Must a NULL pointer be a 0 bit pattern?
Sam Kendall
kendall at wjh12.UUCP
Tue Oct 16 02:39:04 AEST 1984
> ... There is no committment to the bit pattern of a 0 pointer in C.
> As such, I see no reason not to map a 0 pointer onto bit pattern you
> want, as long as 1) it's distinct from *all* bit patterns for
> legitimate pointers in C, ... and 2) it fits in the same number of
> bits as any other pointer.
>
> Guy Harris
This is a very interesting point.

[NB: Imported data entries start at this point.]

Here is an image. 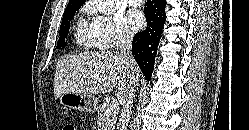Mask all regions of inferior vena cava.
<instances>
[{
	"label": "inferior vena cava",
	"mask_w": 249,
	"mask_h": 130,
	"mask_svg": "<svg viewBox=\"0 0 249 130\" xmlns=\"http://www.w3.org/2000/svg\"><path fill=\"white\" fill-rule=\"evenodd\" d=\"M132 38L133 36L126 32L122 35L120 43L119 56L125 67L129 72V90L122 101V112L119 119L118 130H126L128 122L130 120L131 108L133 104V98L138 84V77L136 76L137 68L135 60L132 56Z\"/></svg>",
	"instance_id": "obj_1"
}]
</instances>
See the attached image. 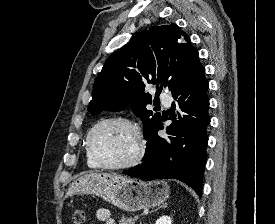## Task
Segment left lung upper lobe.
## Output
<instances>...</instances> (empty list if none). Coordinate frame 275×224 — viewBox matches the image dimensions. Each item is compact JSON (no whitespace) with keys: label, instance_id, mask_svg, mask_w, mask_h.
<instances>
[{"label":"left lung upper lobe","instance_id":"obj_1","mask_svg":"<svg viewBox=\"0 0 275 224\" xmlns=\"http://www.w3.org/2000/svg\"><path fill=\"white\" fill-rule=\"evenodd\" d=\"M198 51L176 25L153 26L138 33L127 45L106 60L94 82L88 111L131 109L144 123V137L161 122L146 106L152 97L144 92L149 83L172 93L202 68Z\"/></svg>","mask_w":275,"mask_h":224}]
</instances>
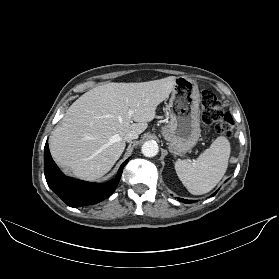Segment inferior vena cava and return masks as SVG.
<instances>
[{
    "mask_svg": "<svg viewBox=\"0 0 279 279\" xmlns=\"http://www.w3.org/2000/svg\"><path fill=\"white\" fill-rule=\"evenodd\" d=\"M139 136V134L135 131H129L125 137H124V140L127 141V142H130L131 140L133 139H137Z\"/></svg>",
    "mask_w": 279,
    "mask_h": 279,
    "instance_id": "602c4592",
    "label": "inferior vena cava"
}]
</instances>
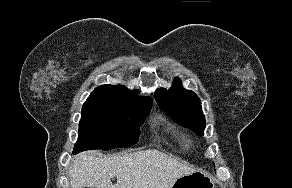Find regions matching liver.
<instances>
[{
	"label": "liver",
	"mask_w": 292,
	"mask_h": 188,
	"mask_svg": "<svg viewBox=\"0 0 292 188\" xmlns=\"http://www.w3.org/2000/svg\"><path fill=\"white\" fill-rule=\"evenodd\" d=\"M197 171L169 155L148 149L125 155H77L70 167L71 188H171L183 175ZM116 177V184L111 178Z\"/></svg>",
	"instance_id": "6515ba94"
}]
</instances>
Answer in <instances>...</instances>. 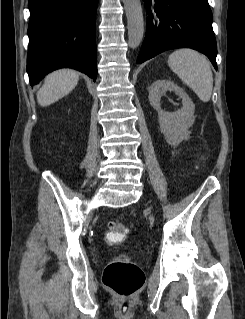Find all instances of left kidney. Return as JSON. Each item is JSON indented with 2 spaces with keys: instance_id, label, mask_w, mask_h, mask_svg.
<instances>
[{
  "instance_id": "1",
  "label": "left kidney",
  "mask_w": 245,
  "mask_h": 319,
  "mask_svg": "<svg viewBox=\"0 0 245 319\" xmlns=\"http://www.w3.org/2000/svg\"><path fill=\"white\" fill-rule=\"evenodd\" d=\"M173 91L182 99V108L176 112H166L161 109L160 99L166 91ZM149 102L158 112L160 130L167 142L177 146L189 138V128L195 121V106L186 92L171 80H157L149 87Z\"/></svg>"
}]
</instances>
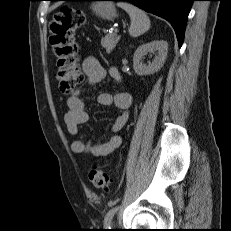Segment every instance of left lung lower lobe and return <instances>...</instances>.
Instances as JSON below:
<instances>
[{"instance_id": "left-lung-lower-lobe-1", "label": "left lung lower lobe", "mask_w": 231, "mask_h": 231, "mask_svg": "<svg viewBox=\"0 0 231 231\" xmlns=\"http://www.w3.org/2000/svg\"><path fill=\"white\" fill-rule=\"evenodd\" d=\"M59 1V0H52ZM92 1V0H87ZM127 1L146 12L166 19L174 28L179 47L184 39V32L188 14L194 0H111Z\"/></svg>"}]
</instances>
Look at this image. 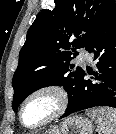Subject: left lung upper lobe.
Wrapping results in <instances>:
<instances>
[{"label":"left lung upper lobe","mask_w":116,"mask_h":134,"mask_svg":"<svg viewBox=\"0 0 116 134\" xmlns=\"http://www.w3.org/2000/svg\"><path fill=\"white\" fill-rule=\"evenodd\" d=\"M115 5L113 0H55L54 8L37 15L12 80L14 111L29 94L47 86H63L69 101L74 97L83 69L70 62L78 48L88 47Z\"/></svg>","instance_id":"1"}]
</instances>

I claim that for K&R C, a null
pointer, and a floating point zero as well, MUST be the zero bit
pattern. (The fact that some implementations cannot conform to this
means that the language must change; ANSI C deals with this problem, as
explained below.)
The "proof" goes as follows: consider this external declaration:
union {
char * p_member;
double f_member;
char c_member[COVERS_P_AND_F];
} implicitly_initialized_to_zero;
It seems to me that K&R guarantees that, when the program begins
execution, p_member, f_member and c_member are guaranteed to be
zero simultaneously, and the only way to do it is to make them all a
zero bit pattern. I don't have my manual with me--can anyone try to
poke holes in this? It may be that the K&R wording isn't rigorous
enough, and that my proof "falls to the ground".
ANSI C deals with this by giving a rule for explicit initialization
of unions: the first member is the one that is initialized. Implicit
initialization can use the same rule, meaning that in the above example,
only p_member would be guaranteed to start out as a zero (null) value.